Someone’s blog really got me thinking and analyzing. I know my racing thoughts are 100% better but I can tell something is still wrong.
Unlike when I would sit around and just think…. I actually do want to do stuff but I don’t finish the tasks that i start doing. I don’t know if it’s a side effect of being depressed or being in a mixed state.
Or it might be because I got out of the habit of doing everything I need to do. Everything is about habit. Stopping bad habits and starting good habits. You can stop a bad habit by starting a good one in it’s place… But like anything…. It takes time.
My depression is a lot better when I exercise… My depression goes back to normal if I get out of the habit of working out.
But my main concern is not finishing what I sart. Is something wrong with me or could I just be lazy bc I was lazy for so long.
I feel like analyzing yourself occasionally is very important to your recovery. It’s the only way you can give proper feed back to your doctor. It’s also important to ask a loved one to analyze you too… We don’t know what it’s like being an outsider looking in. You could miss something
For now I am going to keep moving. I have a doctor’s appointment on September 10th. I’m just going to keep notes and talk to him about it..

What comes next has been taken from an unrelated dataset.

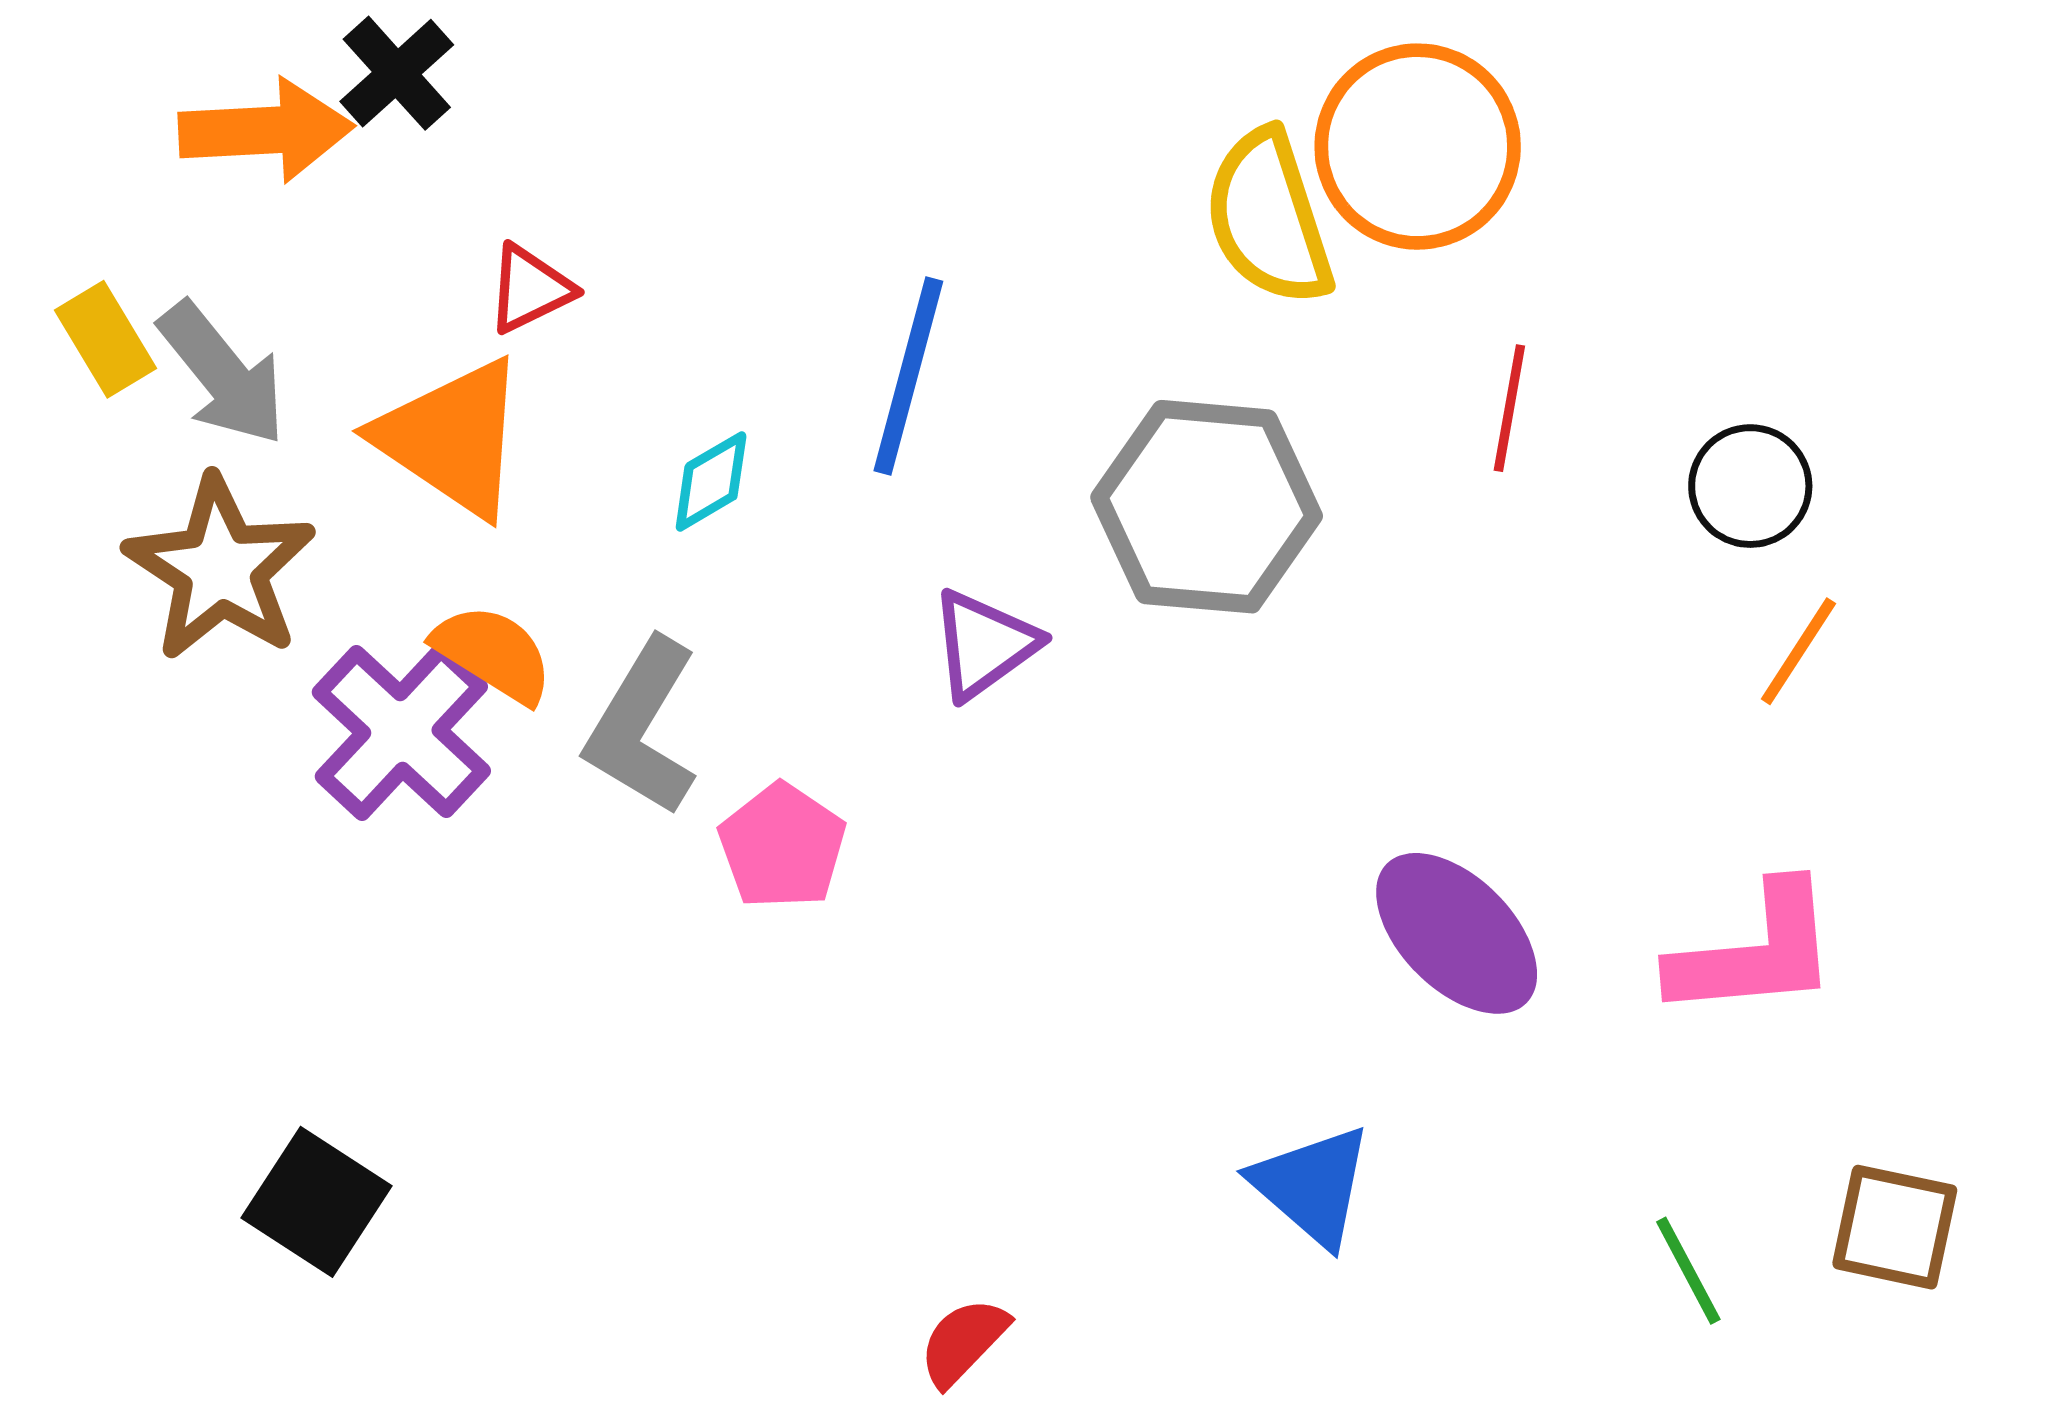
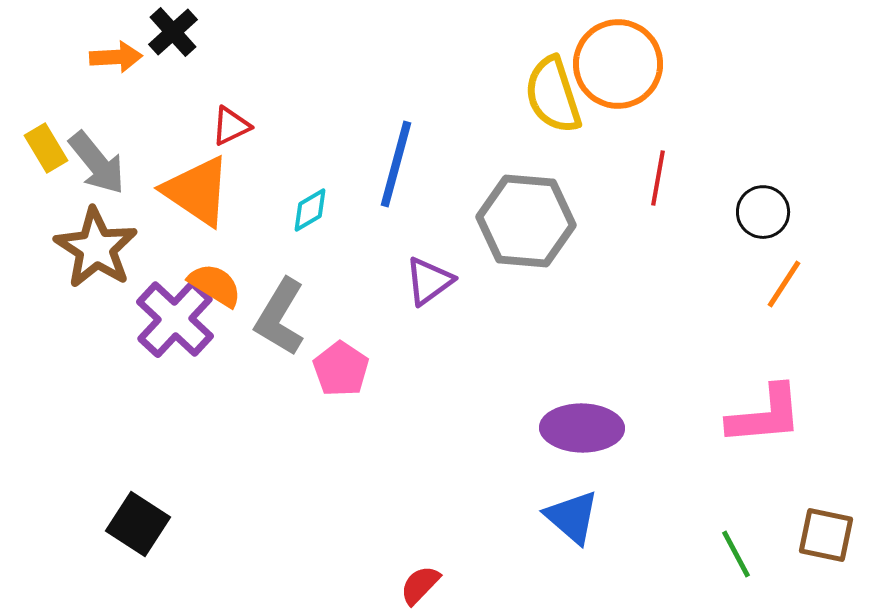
orange arrow: (266, 130) -> (116, 57), size x0.7
purple ellipse: (1457, 933) -> (582, 428), moved, turned -44

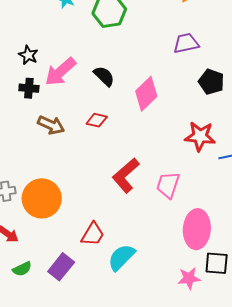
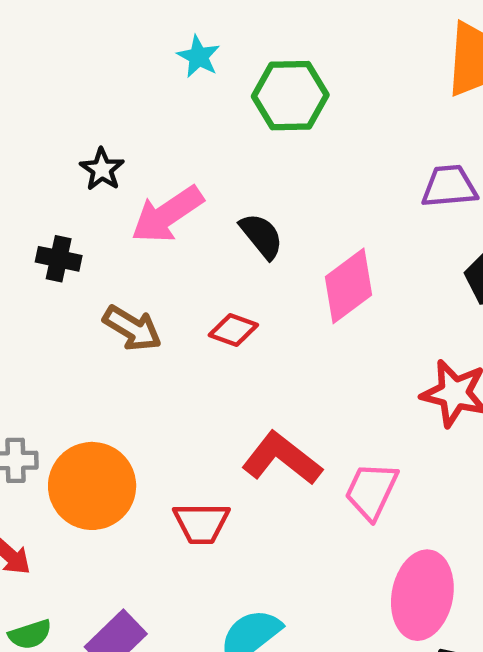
black cross: (29, 88) -> (59, 259), moved
red L-shape: (126, 175) -> (282, 458), turned 72
red trapezoid: (93, 234) -> (201, 523), moved, turned 52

I know I write these blogs like I’m talking to someone that doesn’t know how to cope with their illness. No offence to the ones who lives successful lives and know what works for them. I know you already know this stuff. I’m just preaching what I’ve learned about dealing in the past 9 years. Not to mention including everything my doctor has taught me. Hopefully I’ll reach someone that doesn’t know how to cope.
I didn’t finish my to do list I wrote yesterday… It was too much anyway. I will have plenty of time to finish in the next 3 days. No worries.